ACCOUNTING practice question
Arthur Dyck
arthur at avefoodcoop.ca
Sat May 19 16:10:07 EDT 2007
On Sat, 2007-05-19 at 11:31 -0800, Lewis Overton wrote:
> I'm the treasurer for a non-profit community band. We have now received our
> first grant specifically for purchase of music, so I need to set up a way to
> track the funds. Rather than blunder ahead blindly, I thought I would ask
> how others do it.
>
> We have one bank account for cash. The real money goes there. I want to use
> gnc2.0.4 to reconcile the bank account.
>
> The source is in accounts tracking kind of donor (individual, corporate,
> government, etc.).
>
> Contributions for music come in three classes: any kind, music for the jazz
> band, (potentially) music for the concert/park bands.
>
> I presume I need accounts for temp-restricted assets: jazz music, concert
> music, any music.
>
> UCOA v3 includes accounts:
>
> 3110 Use restricted net assets Control accounts for program restricted
> grants equity
> 3110 Use restricted net assets Net assets - temporarily restricted for
> programs equity
> 3110 Use restricted net assets Temporarily restricted net assets -
> programs equity
> 3110 Use restricted net assets Use restricted net assets equity
>
> Suggestions for how to structure this using GnuCash (which I really like)
> appreciated.
>
> Lewy
In my experience, it's hard with gc, especially if you have more than
one grant.
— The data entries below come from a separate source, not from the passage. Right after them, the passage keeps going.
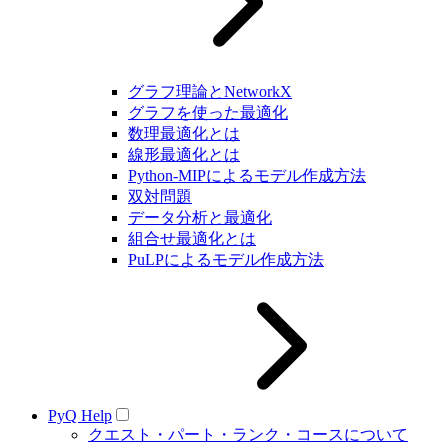
グラフ理論とNetworkX
グラフを使った最適化
数理最適化とは
線形最適化とは
Python-MIPによるモデル作成方法
双対問題
データ分析と最適化
組合せ最適化とは
PuLPによるモデル作成方法
PyQ Help
クエスト・パート・ランク・コースについて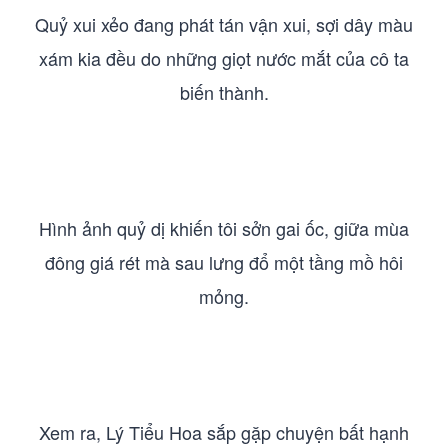
Quỷ xui xẻo đang phát tán vận xui, sợi dây màu
xám kia đều do những giọt nước mắt của cô ta
biến thành.
Hình ảnh quỷ dị khiến tôi sởn gai ốc, giữa mùa
đông giá rét mà sau lưng đổ một tầng mồ hôi
mỏng.
Xem ra, Lý Tiểu Hoa sắp gặp chuyện bất hạnh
There are software programs out there which have a project
feature to which you can allocate income and expenses. Then you create
an income account for each grant you receive, e.g. income:city grant,
income:state grant, create a project for that grant and allocate that
income to that project. Then when you spend that money, you allocate
the expense to the same project. Then you can create reports which will
show the project details. I find this is easier and cleaner than
creating multiple accounts to handle each grant or project. This,
however, may be more than you need and can be handled the way you are
suggesting. But I'm usually juggling 5 - 6 grants and found that is the
way to go.
If you want to stick to linux, take a look at Ledger-smb or SQL-Ledger.
Both have project features. If you're on Windows, Quickbooks and Simply
Accounting will do the job, for a price.